- Album Reviews

Spiritual Beggars- Earth Blues

I will be the first to admit I’m a hippie at heart, and the Lady will be all too quick to back me up on this. This is not to say that I need her word to confirm my hippie status, I have spent the majority of my forty plus years in the heart of the hippie culture, San Francisco, and have over thirty Grateful Dead shows to my resume. Anything even remotely hippie has always had some sort of appeal to me, so when Spiritual Beggars’ latest album, Earth Blues came up for review, I jumped at the chance to revisit those psychedelic waters once again. This time though, it would be via the genre of stoner metal.

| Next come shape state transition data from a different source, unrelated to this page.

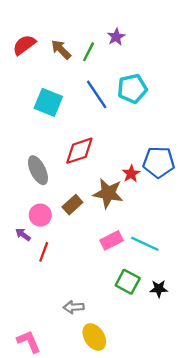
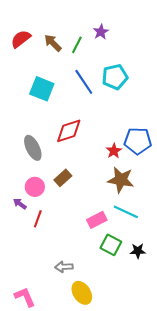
brown star: (108, 193) -> (121, 180), moved
pink rectangle: (112, 240) -> (97, 220), moved

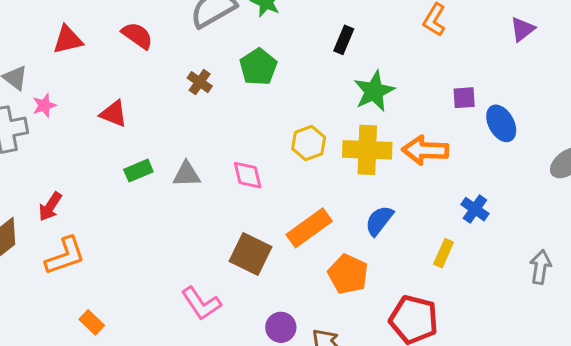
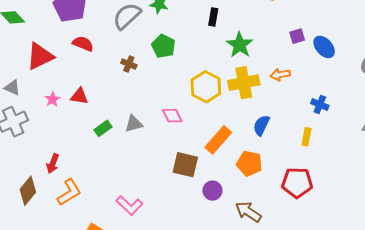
red triangle: (68, 40) -> (40, 56), size x1.4
pink star: (44, 105) -> (52, 99), moved
yellow hexagon: (309, 143) -> (206, 87), size x1.4
orange arrow: (425, 150) -> (280, 75), size x0.7
pink L-shape: (201, 303) -> (129, 205), moved
purple circle: (281, 327) -> (212, 191), moved

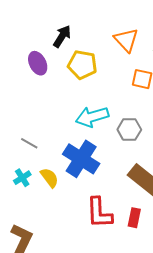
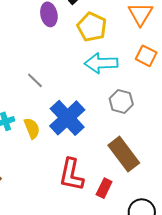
cyan arrow: (92, 117) -> (101, 63), moved
gray line: (29, 143) -> (35, 80), moved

Now, having spent the last decade immersed for the most part in the prog rock/metal scene, I have missed the majority of the stoner metal movement, and was more than overjoyed to have some of those old seventies vibes awakened by what it entailed, but with this release from Spiritual Beggars, there is so much more. As for the band themselves, they boast quite a list of top notch players. Spiritual Beggars was started in 1993 by guitarist Michael Amott (also founder of the melodic death metal band Arch Angel). He is joined by Ludwig Witt on drums, Apollo Papathanasio(Time Requiem, Firewind, Evil Masquerade) on vocals, Per Wiberg(Opeth, Arch Enemy) on keyboards, and Sharlee D’Angelo(Arch Enemy, Merciful Fate, King Diamond) on bass. Beginning to end, no matter what label or genre you try to put on this release, in the end it is simply a kick ass rock album.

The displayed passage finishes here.